▶ _Instructions to follow_: Write out the records beneath this line exactly as they appear, minus any images.

Extracted page text data
★ ★ ★ ★
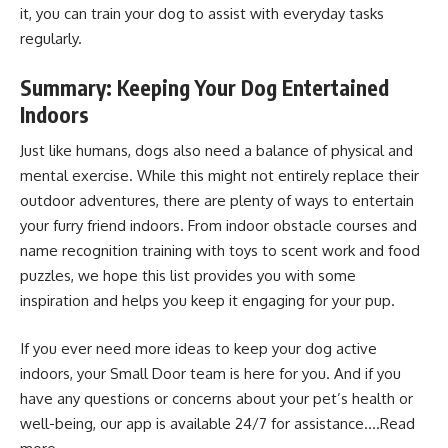
it, you can train your dog to assist with everyday tasks
regularly.
Summary: Keeping Your Dog Entertained
Indoors
Just like humans, dogs also need a balance of physical and
mental exercise. While this might not entirely replace their
outdoor adventures, there are plenty of ways to entertain
your furry friend indoors. From indoor obstacle courses and
name recognition training with toys to scent work and food
puzzles, we hope this list provides you with some
inspiration and helps you keep it engaging for your pup.
If you ever need more ideas to keep your dog active
indoors, your Small Door team is here for you. And if you
have any questions or concerns about your pet’s health or
well-being, our app is available 24/7 for assistance….
Read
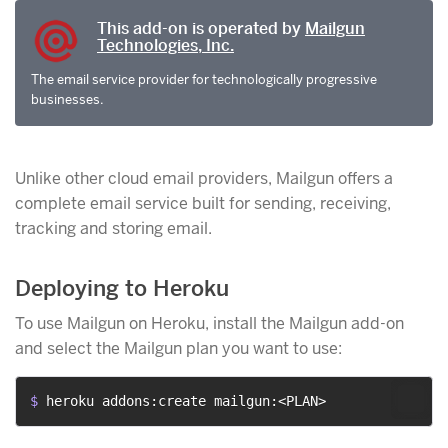
This add-on is operated by
Mailgun
Technologies, Inc.
The email service provider for technologically progressive
businesses.
Unlike other cloud email providers, Mailgun offers a
complete email service built for sending, receiving,
tracking and storing email.
Deploying to Heroku
To use Mailgun on Heroku, install the Mailgun add-on
and select the Mailgun plan you want to use:
$ 
heroku addons:create mailgun:<PLAN>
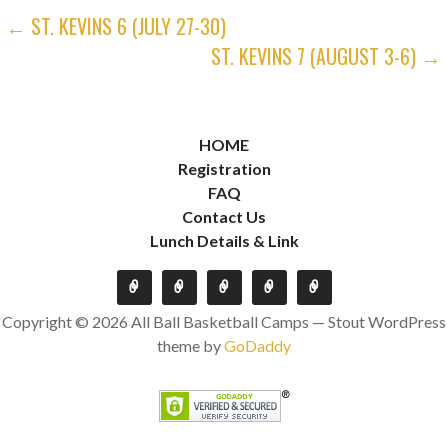
POST
← ST. KEVINS 6 (JULY 27-30)
ST. KEVINS 7 (AUGUST 3-6) →
NAVIGATION
HOME
Registration
FAQ
Contact Us
Lunch Details & Link
Copyright © 2026 All Ball Basketball Camps — Stout WordPress
theme by
GoDaddy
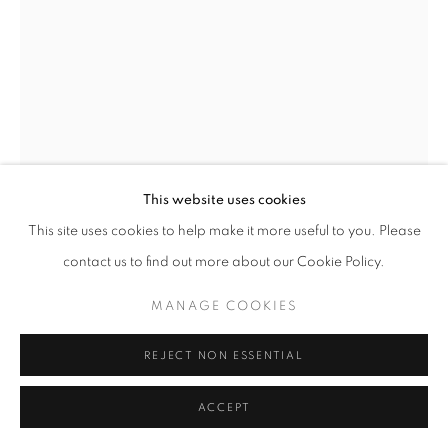
This website uses cookies
This site uses cookies to help make it more useful to you. Please
contact us to find out more about our Cookie Policy.
LOIS CONNER
MANAGE COOKIES
HELEN DEMESKA, UNITED NATIONS GARDENS,
NEW YORK
,
1976
REJECT NON ESSENTIAL
Non-Editioned Vintage Platinum Print
ACCEPT
5" x 7"
RKG25024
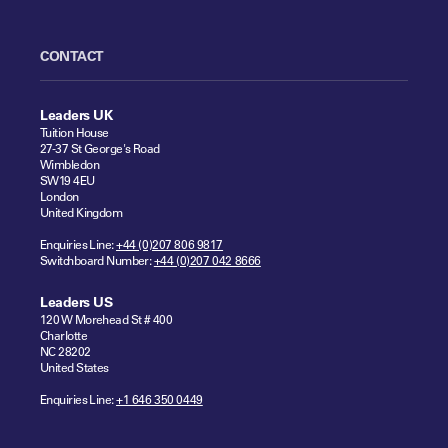
CONTACT
Leaders UK
Tuition House
27-37 St George's Road
Wimbledon
SW19 4EU
London
United Kingdom
Enquiries Line:
+44 (0)207 806 9817
Switchboard Number:
+44 (0)207 042 8666
Leaders US
120 W Morehead St # 400
Charlotte
NC 28202
United States
Enquiries Line:
+1 646 350 0449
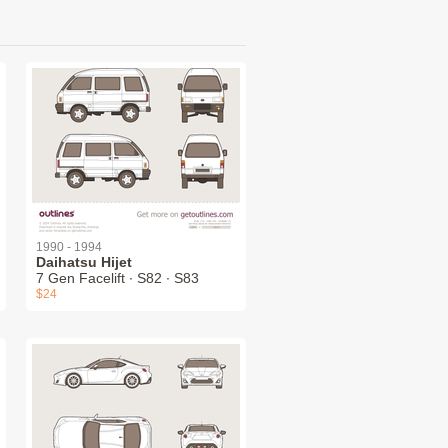
1990 - 1994
Daihatsu Hijet
7 Gen Facelift ∙ S82 ∙ S83
$24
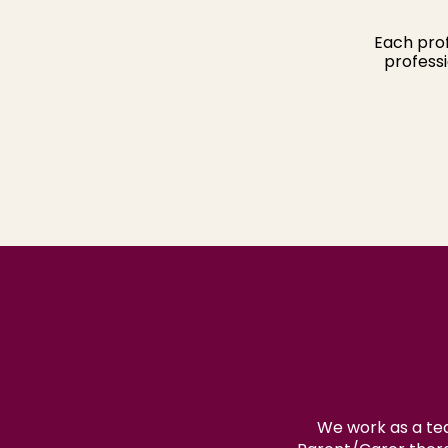
Each prof
professi
We work as a tea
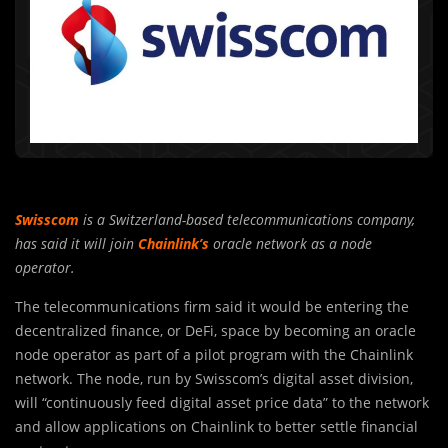
Swisscom
is a Switzerland-based telecommunications company,
has said it will join
Chainlink’s
oracle network as a node
operator.
The telecommunications firm said it would be entering the
decentralized finance, or DeFi, space by becoming an oracle
node operator as part of a pilot program with the Chainlink
network. The node, run by Swisscom’s digital asset division,
will “continuously feed digital asset price data” to the network
and allow applications on Chainlink to better settle financial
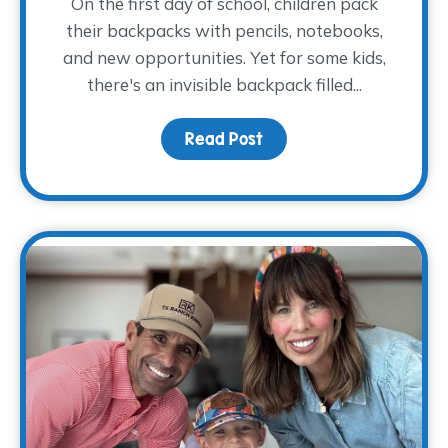
On the first day of school, children pack
their backpacks with pencils, notebooks,
and new opportunities. Yet for some kids,
there's an invisible backpack filled...
Read Post
about The Backpack The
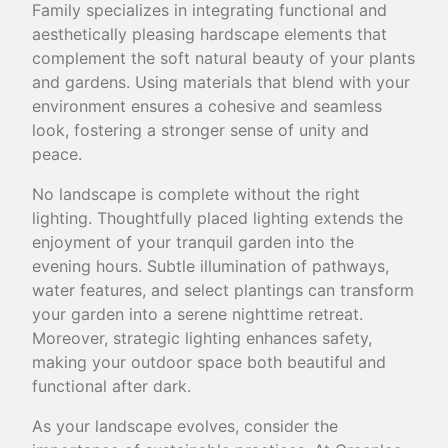
Family specializes in integrating functional and
aesthetically pleasing hardscape elements that
complement the soft natural beauty of your plants
and gardens. Using materials that blend with your
environment ensures a cohesive and seamless
look, fostering a stronger sense of unity and
peace.
No landscape is complete without the right
lighting. Thoughtfully placed lighting extends the
enjoyment of your tranquil garden into the
evening hours. Subtle illumination of pathways,
water features, and select plantings can transform
your garden into a serene nighttime retreat.
Moreover, strategic lighting enhances safety,
making your outdoor space both beautiful and
functional after dark.
As your landscape evolves, consider the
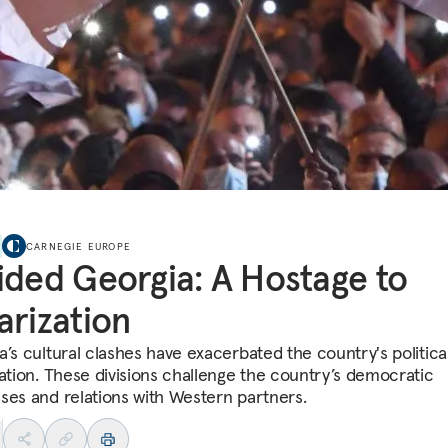
CARNEGIE EUROPE
ided Georgia: A Hostage to
arization
a’s cultural clashes have exacerbated the country's politica
zation. These divisions challenge the country’s democratic
ses and relations with Western partners.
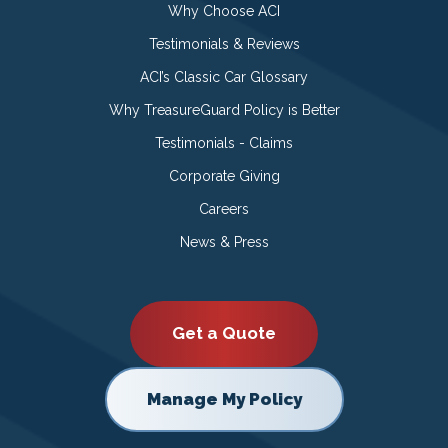
Why Choose ACI
Testimonials & Reviews
ACI’s Classic Car Glossary
Why TreasureGuard Policy is Better
Testimonials - Claims
Corporate Giving
Careers
News & Press
Get a Quote
Manage My Policy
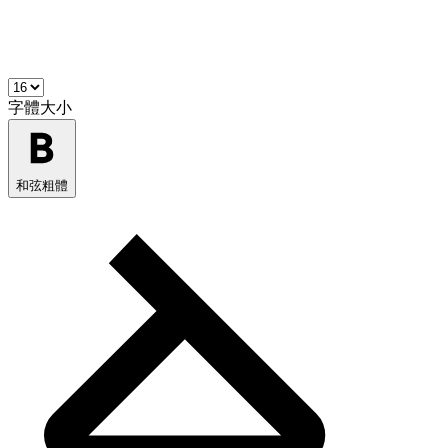
字體大小
和弦粗體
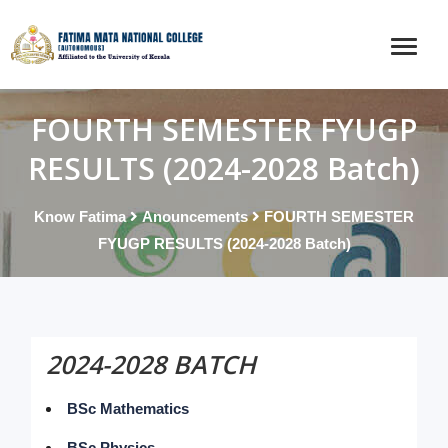
FOURTH SEMESTER FYUGP
RESULTS (2024-2028 Batch)
Know Fatima
Anouncements
FOURTH SEMESTER
FYUGP RESULTS (2024-2028 Batch)
2024-2028 BATCH
BSc Mathematics
BSc Physics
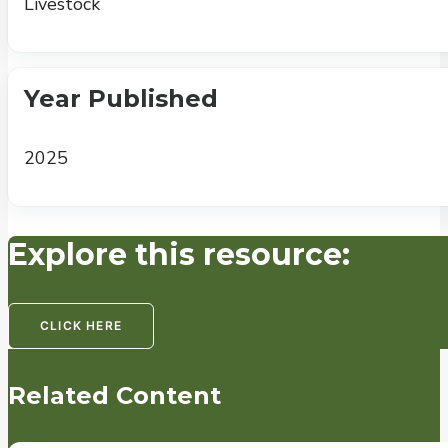
Livestock
Year Published
2025
Explore this resource:
CLICK HERE
Related Content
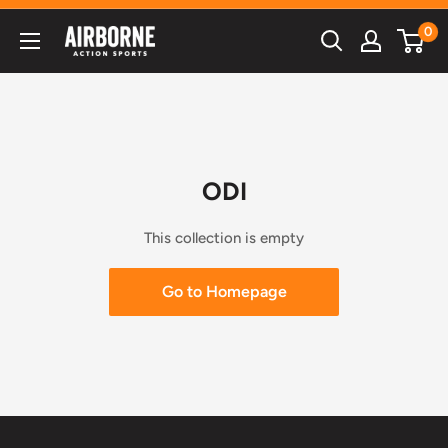
Skip
0
Airborne
to
Action
content
Sports
ODI
This collection is empty
Go to Homepage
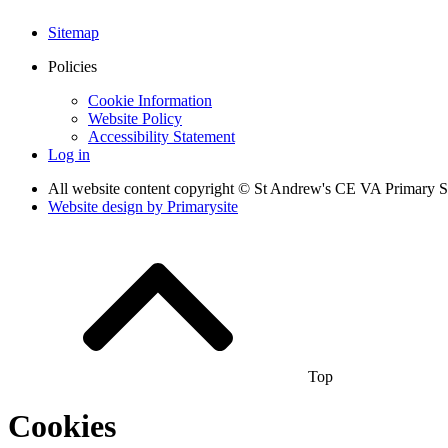
Sitemap
Policies
Cookie Information
Website Policy
Accessibility Statement
Log in
All website content copyright © St Andrew's CE VA Primary 
Website design by
Primarysite
Top
Cookies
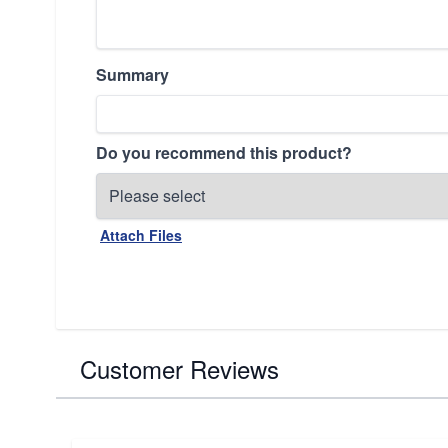
Summary
Do you recommend this product?
Attach Files
Customer Reviews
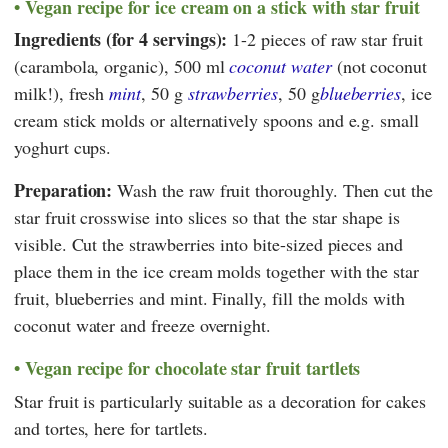
Vegan recipe for ice cream on a stick with star fruit
Ingredients (for 4 servings):
1-2 pieces of raw star fruit
(carambola, organic), 500 ml
coconut water
(not coconut
milk!), fresh
mint
, 50 g
strawberries
, 50 g
blueberries
, ice
cream stick molds or alternatively spoons and e.g. small
yoghurt cups.
Preparation:
Wash the raw fruit thoroughly. Then cut the
star fruit crosswise into slices so that the star shape is
visible. Cut the strawberries into bite-sized pieces and
place them in the ice cream molds together with the star
fruit, blueberries and mint. Finally, fill the molds with
coconut water and freeze overnight.
Vegan recipe for chocolate star fruit tartlets
Star fruit is particularly suitable as a decoration for cakes
and tortes, here for tartlets.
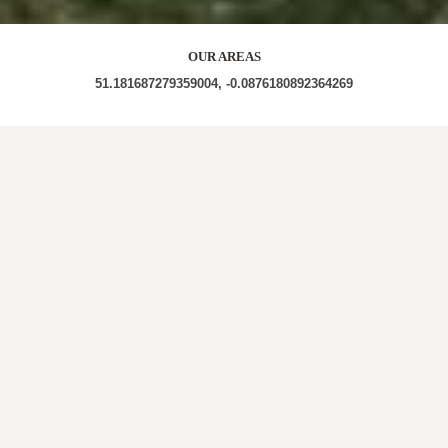
OUR AREAS
51.181687279359004, -0.0876180892364269
| WF2 8EA | RH6 9LA | RH6 9LD | BL9 9HS | RH6 9LB
| RH6 9JY RH6 9JU | RH9 8JP | BA3 4SSH |
Out and About in Horne:
https://au.trip.com/travel-guide/destination/horne-
1691235/
LOCAL ROOFERS IN
HORNE,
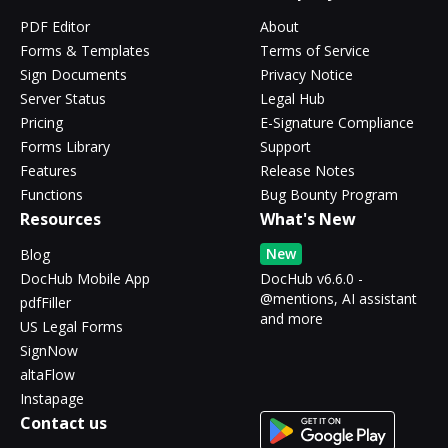
PDF Editor
About
Forms & Templates
Terms of Service
Sign Documents
Privacy Notice
Server Status
Legal Hub
Pricing
E-Signature Compliance
Forms Library
Support
Features
Release Notes
Functions
Bug Bounty Program
Resources
What's New
New
Blog
DocHub Mobile App
DocHub v6.6.0 -
@mentions, AI assistant
pdfFiller
and more
US Legal Forms
SignNow
altaFlow
Instapage
Contact us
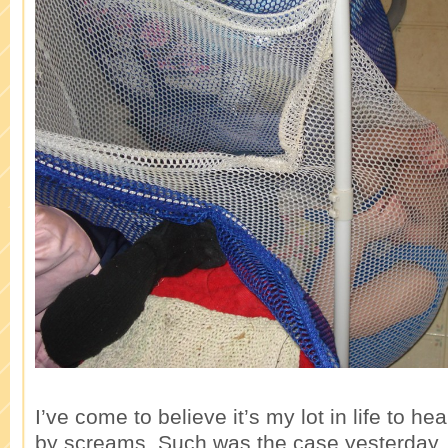
I’ve come to believe it’s my lot in life to he
by screams. Such was the case yesterday.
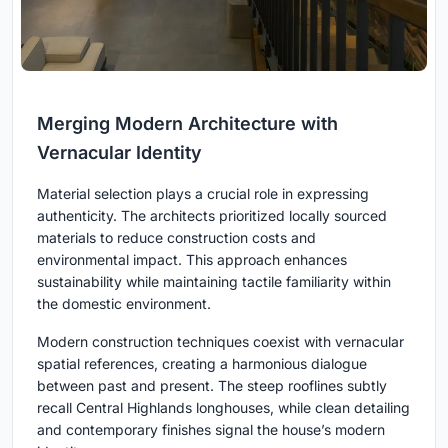
Merging Modern Architecture with
Vernacular Identity
Material selection plays a crucial role in expressing
authenticity. The architects prioritized locally sourced
materials to reduce construction costs and
environmental impact. This approach enhances
sustainability while maintaining tactile familiarity within
the domestic environment.
Modern construction techniques coexist with vernacular
spatial references, creating a harmonious dialogue
between past and present. The steep rooflines subtly
recall Central Highlands longhouses, while clean detailing
and contemporary finishes signal the house’s modern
★ ★ ★ ★
▶ _Answer space_:
it, you can train your dog to assist with everyday tasks
regularly.
Summary: Keeping Your Dog Entertained
Indoors
Just like humans, dogs also need a balance of physical and
mental exercise. While this might not entirely replace their
outdoor adventures, there are plenty of ways to entertain
your furry friend indoors. From indoor obstacle courses and
name recognition training with toys to scent work and food
puzzles, we hope this list provides you with some
inspiration and helps you keep it engaging for your pup.
If you ever need more ideas to keep your dog active
indoors, your Small Door team is here for you. And if you
have any questions or concerns about your pet’s health or
well-being, our app is available 24/7 for assistance….
Read
This add-on is operated by
Mailgun
Technologies, Inc.
The email service provider for technologically progressive
businesses.
Unlike other cloud email providers, Mailgun offers a
complete email service built for sending, receiving,
tracking and storing email.
Deploying to Heroku
To use Mailgun on Heroku, install the Mailgun add-on
and select the Mailgun plan you want to use:
$ 
heroku addons:create mailgun:<PLAN>
POST
← ST. KEVINS 6 (JULY 27-30)
ST. KEVINS 7 (AUGUST 3-6) →
NAVIGATION
HOME
Registration
FAQ
Contact Us
Lunch Details & Link
Copyright © 2026 All Ball Basketball Camps — Stout WordPress
theme by
GoDaddy
This website uses cookies
This site uses cookies to help make it more useful to you. Please
contact us to find out more about our Cookie Policy.
LOIS CONNER
MANAGE COOKIES
HELEN DEMESKA, UNITED NATIONS GARDENS,
NEW YORK
,
1976
REJECT NON ESSENTIAL
Non-Editioned Vintage Platinum Print
ACCEPT
5" x 7"
RKG25024
CONTACT
Leaders UK
Tuition House
27-37 St George's Road
Wimbledon
SW19 4EU
London
United Kingdom
Enquiries Line:
+44 (0)207 806 9817
Switchboard Number:
+44 (0)207 042 8666
Leaders US
120 W Morehead St # 400
Charlotte
NC 28202
United States
Enquiries Line:
+1 646 350 0449
1990 - 1994
Daihatsu Hijet
7 Gen Facelift ∙ S82 ∙ S83
$24
Each prof
professi
We work as a tea
Swisscom
is a Switzerland-based telecommunications company,
has said it will join
Chainlink’s
oracle network as a node
operator.
The telecommunications firm said it would be entering the
decentralized finance, or DeFi, space by becoming an oracle
node operator as part of a pilot program with the Chainlink
network. The node, run by Swisscom’s digital asset division,
will “continuously feed digital asset price data” to the network
and allow applications on Chainlink to better settle financial
On the first day of school, children pack
their backpacks with pencils, notebooks,
and new opportunities. Yet for some kids,
there's an invisible backpack filled...
Read Post
about The Backpack The
Family specializes in integrating functional and
aesthetically pleasing hardscape elements that
complement the soft natural beauty of your plants
and gardens. Using materials that blend with your
environment ensures a cohesive and seamless
look, fostering a stronger sense of unity and
peace.
No landscape is complete without the right
lighting. Thoughtfully placed lighting extends the
enjoyment of your tranquil garden into the
evening hours. Subtle illumination of pathways,
water features, and select plantings can transform
your garden into a serene nighttime retreat.
Moreover, strategic lighting enhances safety,
making your outdoor space both beautiful and
functional after dark.
As your landscape evolves, consider the
CARNEGIE EUROPE
ided Georgia: A Hostage to
arization
a’s cultural clashes have exacerbated the country's politica
zation. These divisions challenge the country’s democratic
ses and relations with Western partners.
Why Choose ACI
Testimonials & Reviews
ACI’s Classic Car Glossary
Why TreasureGuard Policy is Better
Testimonials - Claims
Corporate Giving
Careers
News & Press
Get a Quote
Manage My Policy
字體大小
和弦粗體
FOURTH SEMESTER FYUGP
RESULTS (2024-2028 Batch)
Know Fatima
Anouncements
FOURTH SEMESTER
FYUGP RESULTS (2024-2028 Batch)
2024-2028 BATCH
BSc Mathematics
BSc Physics
Livestock
Year Published
2025
Explore this resource:
CLICK HERE
Related Content
Skip
0
Airborne
to
Action
content
Sports
ODI
This collection is empty
Go to Homepage
Sitemap
Policies
Cookie Information
Website Policy
Accessibility Statement
Log in
All website content copyright © St Andrew's CE VA Primary 
Website design by
Primarysite
Top
Cookies
Summary
Do you recommend this product?
Attach Files
Customer Reviews
Vegan recipe for ice cream on a stick with star fruit
Ingredients (for 4 servings):
1-2 pieces of raw star fruit
(carambola, organic), 500 ml
coconut water
(not coconut
milk!), fresh
mint
, 50 g
strawberries
, 50 g
blueberries
, ice
cream stick molds or alternatively spoons and e.g. small
yoghurt cups.
Preparation:
Wash the raw fruit thoroughly. Then cut the
star fruit crosswise into slices so that the star shape is
visible. Cut the strawberries into bite-sized pieces and
place them in the ice cream molds together with the star
fruit, blueberries and mint. Finally, fill the molds with
coconut water and freeze overnight.
Vegan recipe for chocolate star fruit tartlets
Star fruit is particularly suitable as a decoration for cakes
and tortes, here for tartlets.
OUR AREAS
51.181687279359004, -0.0876180892364269
| WF2 8EA | RH6 9LA | RH6 9LD | BL9 9HS | RH6 9LB
| RH6 9JY RH6 9JU | RH9 8JP | BA3 4SSH |
Out and About in Horne:
https://au.trip.com/travel-guide/destination/horne-
1691235/
LOCAL ROOFERS IN
HORNE,
PDF Editor
About
Forms & Templates
Terms of Service
Sign Documents
Privacy Notice
Server Status
Legal Hub
Pricing
E-Signature Compliance
Forms Library
Support
Features
Release Notes
Functions
Bug Bounty Program
Resources
What's New
New
Blog
DocHub Mobile App
DocHub v6.6.0 -
@mentions, AI assistant
pdfFiller
and more
US Legal Forms
SignNow
altaFlow
Instapage
Contact us
I’ve come to believe it’s my lot in life to he
by screams. Such was the case yesterday.
Merging Modern Architecture with
Vernacular Identity
Material selection plays a crucial role in expressing
authenticity. The architects prioritized locally sourced
materials to reduce construction costs and
environmental impact. This approach enhances
sustainability while maintaining tactile familiarity within
the domestic environment.
Modern construction techniques coexist with vernacular
spatial references, creating a harmonious dialogue
between past and present. The steep rooflines subtly
recall Central Highlands longhouses, while clean detailing
and contemporary finishes signal the house’s modern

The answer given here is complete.